Saved data entries:
----
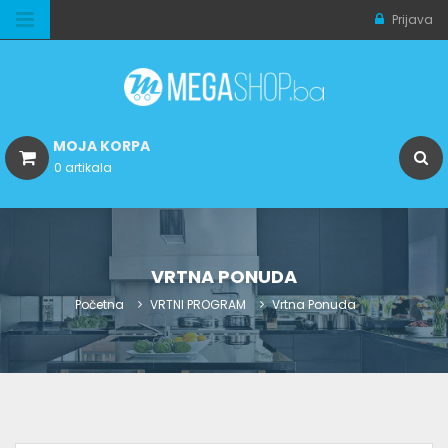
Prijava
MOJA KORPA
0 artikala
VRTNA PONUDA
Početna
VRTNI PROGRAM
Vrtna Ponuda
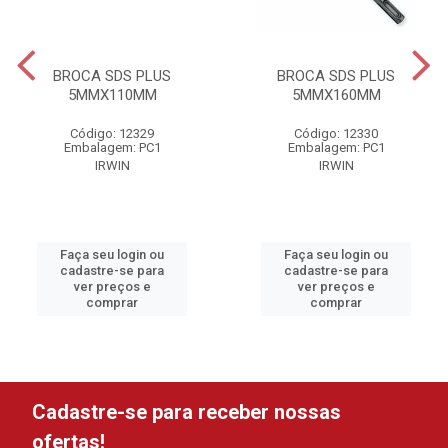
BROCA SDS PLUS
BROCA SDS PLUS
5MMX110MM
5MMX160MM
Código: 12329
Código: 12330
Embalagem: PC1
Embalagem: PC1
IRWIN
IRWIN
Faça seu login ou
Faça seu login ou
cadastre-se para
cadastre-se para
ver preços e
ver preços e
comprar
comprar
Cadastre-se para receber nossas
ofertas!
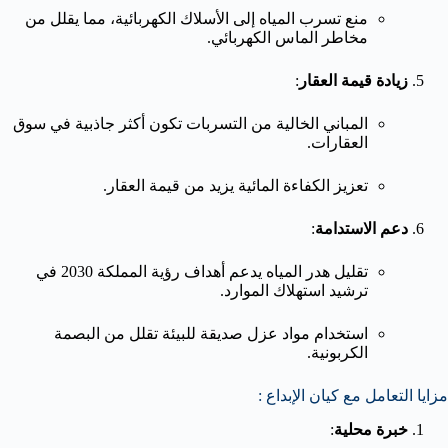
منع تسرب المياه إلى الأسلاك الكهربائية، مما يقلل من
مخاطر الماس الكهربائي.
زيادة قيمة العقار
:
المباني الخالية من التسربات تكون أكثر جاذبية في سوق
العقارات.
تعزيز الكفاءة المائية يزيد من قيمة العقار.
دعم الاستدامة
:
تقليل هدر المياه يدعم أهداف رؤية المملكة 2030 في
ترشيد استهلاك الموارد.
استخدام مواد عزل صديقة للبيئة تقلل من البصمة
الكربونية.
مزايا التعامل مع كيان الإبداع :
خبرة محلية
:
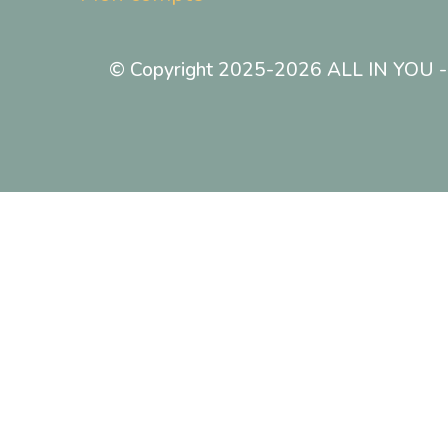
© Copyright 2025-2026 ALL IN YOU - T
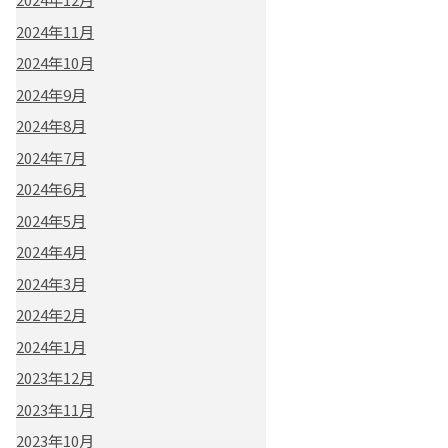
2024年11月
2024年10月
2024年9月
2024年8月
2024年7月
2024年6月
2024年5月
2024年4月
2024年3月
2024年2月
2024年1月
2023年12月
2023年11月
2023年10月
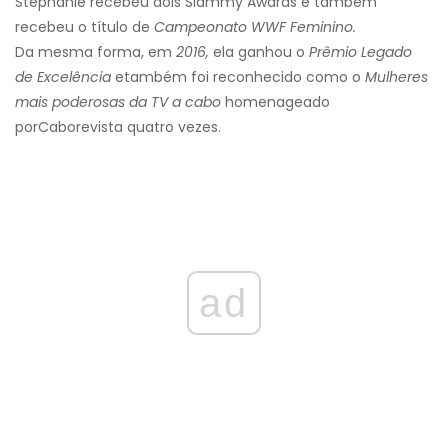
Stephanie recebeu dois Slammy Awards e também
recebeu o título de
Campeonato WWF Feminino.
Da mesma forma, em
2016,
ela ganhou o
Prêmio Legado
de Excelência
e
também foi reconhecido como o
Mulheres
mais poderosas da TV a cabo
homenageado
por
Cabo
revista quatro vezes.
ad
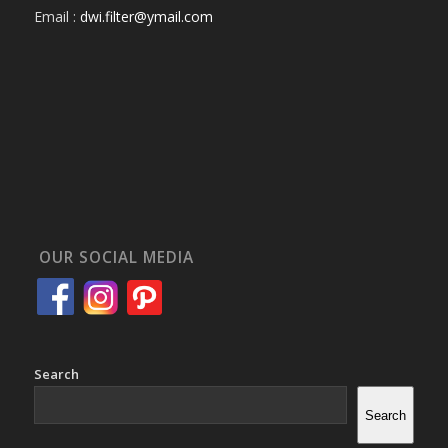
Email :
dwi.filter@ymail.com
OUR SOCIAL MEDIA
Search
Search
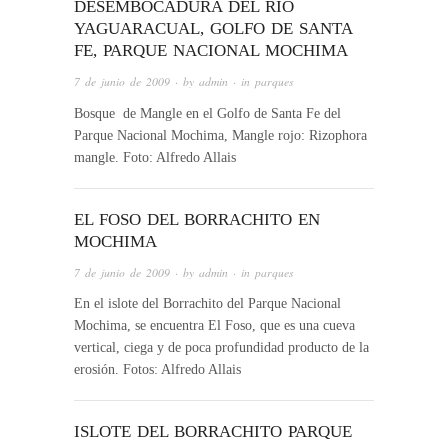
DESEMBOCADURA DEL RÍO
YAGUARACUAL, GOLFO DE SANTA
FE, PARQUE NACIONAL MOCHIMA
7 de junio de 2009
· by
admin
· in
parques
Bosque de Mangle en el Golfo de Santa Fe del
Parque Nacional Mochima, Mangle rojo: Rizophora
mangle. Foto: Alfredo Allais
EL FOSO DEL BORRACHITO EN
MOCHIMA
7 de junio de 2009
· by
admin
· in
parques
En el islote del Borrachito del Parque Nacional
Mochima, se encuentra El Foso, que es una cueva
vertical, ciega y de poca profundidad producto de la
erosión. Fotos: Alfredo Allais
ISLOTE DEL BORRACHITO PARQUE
----
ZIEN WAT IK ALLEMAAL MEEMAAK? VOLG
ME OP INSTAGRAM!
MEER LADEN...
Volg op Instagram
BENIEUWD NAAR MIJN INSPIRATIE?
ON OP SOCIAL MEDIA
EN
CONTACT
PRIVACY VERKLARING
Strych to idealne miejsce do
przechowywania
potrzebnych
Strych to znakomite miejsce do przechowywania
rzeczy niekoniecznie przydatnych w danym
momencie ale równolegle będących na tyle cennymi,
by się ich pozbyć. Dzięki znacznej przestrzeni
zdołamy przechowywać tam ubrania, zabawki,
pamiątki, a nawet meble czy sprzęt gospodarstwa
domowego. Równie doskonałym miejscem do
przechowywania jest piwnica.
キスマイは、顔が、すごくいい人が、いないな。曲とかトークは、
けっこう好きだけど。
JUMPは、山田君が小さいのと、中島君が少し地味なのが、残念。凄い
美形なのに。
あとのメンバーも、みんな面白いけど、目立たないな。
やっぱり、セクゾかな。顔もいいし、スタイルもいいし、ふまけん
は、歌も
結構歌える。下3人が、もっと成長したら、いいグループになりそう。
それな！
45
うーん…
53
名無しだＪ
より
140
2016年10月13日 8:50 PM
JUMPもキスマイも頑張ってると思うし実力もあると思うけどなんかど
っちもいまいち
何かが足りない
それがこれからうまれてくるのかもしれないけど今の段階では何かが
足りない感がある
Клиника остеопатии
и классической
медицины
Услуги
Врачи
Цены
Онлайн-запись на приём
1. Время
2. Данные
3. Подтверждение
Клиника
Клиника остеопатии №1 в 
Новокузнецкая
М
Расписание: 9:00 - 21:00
----
__Goal of the exercise__.
For the lines above, output exactly those from the line containing "FE, PARQUE NACIONAL MOCHIMA" through the line containing "ISLOTE DEL BORRACHITO PARQUE", and skip the others.

__Response for this exercise__.
FE, PARQUE NACIONAL MOCHIMA
7 de junio de 2009
· by
admin
· in
parques
Bosque de Mangle en el Golfo de Santa Fe del
Parque Nacional Mochima, Mangle rojo: Rizophora
mangle. Foto: Alfredo Allais
EL FOSO DEL BORRACHITO EN
MOCHIMA
7 de junio de 2009
· by
admin
· in
parques
En el islote del Borrachito del Parque Nacional
Mochima, se encuentra El Foso, que es una cueva
vertical, ciega y de poca profundidad producto de la
erosión. Fotos: Alfredo Allais
ISLOTE DEL BORRACHITO PARQUE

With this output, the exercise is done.